# [The problem]
Once the line with "How do I measure my windows for blinds?" is reached, output it and every line after it, exactly, through the end of the records below. Pictures are skipped.

# [Task material]
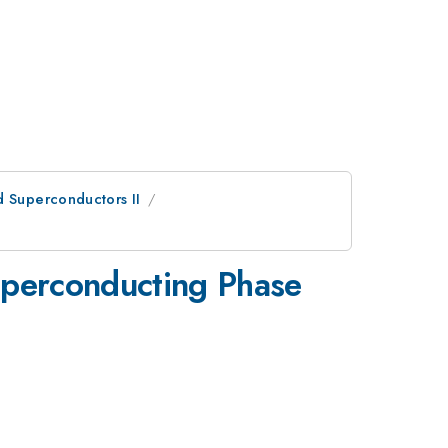
d Superconductors II
uperconducting Phase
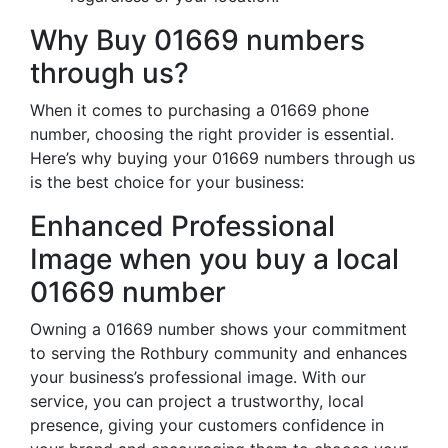
Why Buy 01669 numbers
through us?
When it comes to purchasing a 01669 phone
number, choosing the right provider is essential.
Here’s why buying your 01669 numbers through us
is the best choice for your business:
Enhanced Professional
Image when you buy a local
01669 number
Owning a 01669 number shows your commitment
to serving the Rothbury community and enhances
your business’s professional image. With our
service, you can project a trustworthy, local
presence, giving your customers confidence in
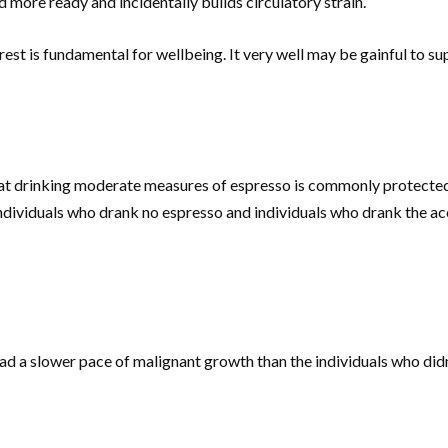
d more ready and incidentally builds circulatory strain.
s rest is fundamental for wellbeing. It very well may be gainful to
t drinking moderate measures of espresso is commonly protected.
ndividuals who drank no espresso and individuals who drank the 
had a slower pace of malignant growth than the individuals who did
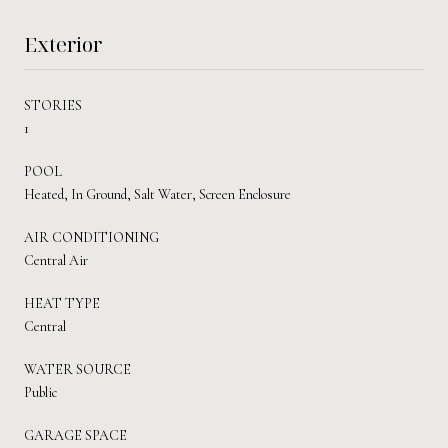
Exterior
STORIES
1
POOL
Heated, In Ground, Salt Water, Screen Enclosure
AIR CONDITIONING
Central Air
HEAT TYPE
Central
WATER SOURCE
Public
GARAGE SPACE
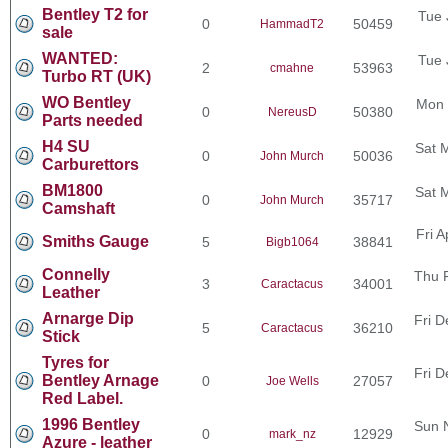
Bentley T2 for
Tue 
0
50459
HammadT2
sale
WANTED:
Tue 
2
53963
cmahne
Turbo RT (UK)
WO Bentley
Mon 
0
50380
NereusD
Parts needed
H4 SU
Sat 
0
50036
John Murch
Carburettors
BM1800
Sat 
0
35717
John Murch
Camshaft
Fri 
Smiths Gauge
5
38841
Bigb1064
Connelly
Thu 
3
34001
Caractacus
Leather
Arnarge Dip
Fri D
5
36210
Caractacus
Stick
Tyres for
Fri D
Bentley Arnage
0
27057
Joe Wells
Red Label.
1996 Bentley
Sun 
0
12929
mark_nz
Azure - leather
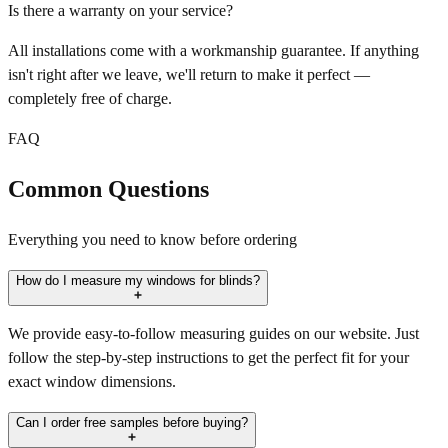
Is there a warranty on your service?
All installations come with a workmanship guarantee. If anything
isn't right after we leave, we'll return to make it perfect —
completely free of charge.
FAQ
Common Questions
Everything you need to know before ordering
How do I measure my windows for blinds?
We provide easy-to-follow measuring guides on our website. Just
follow the step-by-step instructions to get the perfect fit for your
exact window dimensions.
Can I order free samples before buying?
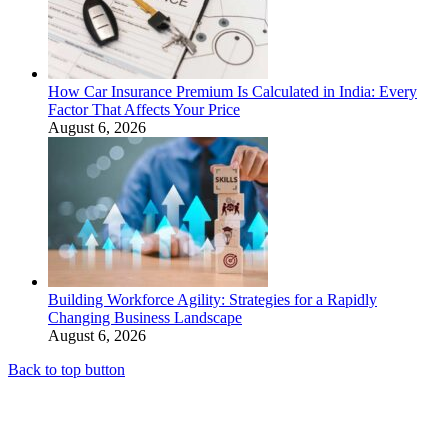
How Car Insurance Premium Is Calculated in India: Every
Factor That Affects Your Price
August 6, 2026
Building Workforce Agility: Strategies for a Rapidly
Changing Business Landscape
August 6, 2026
Back to top button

# [Answer box]
How do I measure my windows for blinds?
We provide easy-to-follow measuring guides on our website. Just
follow the step-by-step instructions to get the perfect fit for your
exact window dimensions.
Can I order free samples before buying?
How Car Insurance Premium Is Calculated in India: Every
Factor That Affects Your Price
August 6, 2026
Building Workforce Agility: Strategies for a Rapidly
Changing Business Landscape
August 6, 2026
Back to top button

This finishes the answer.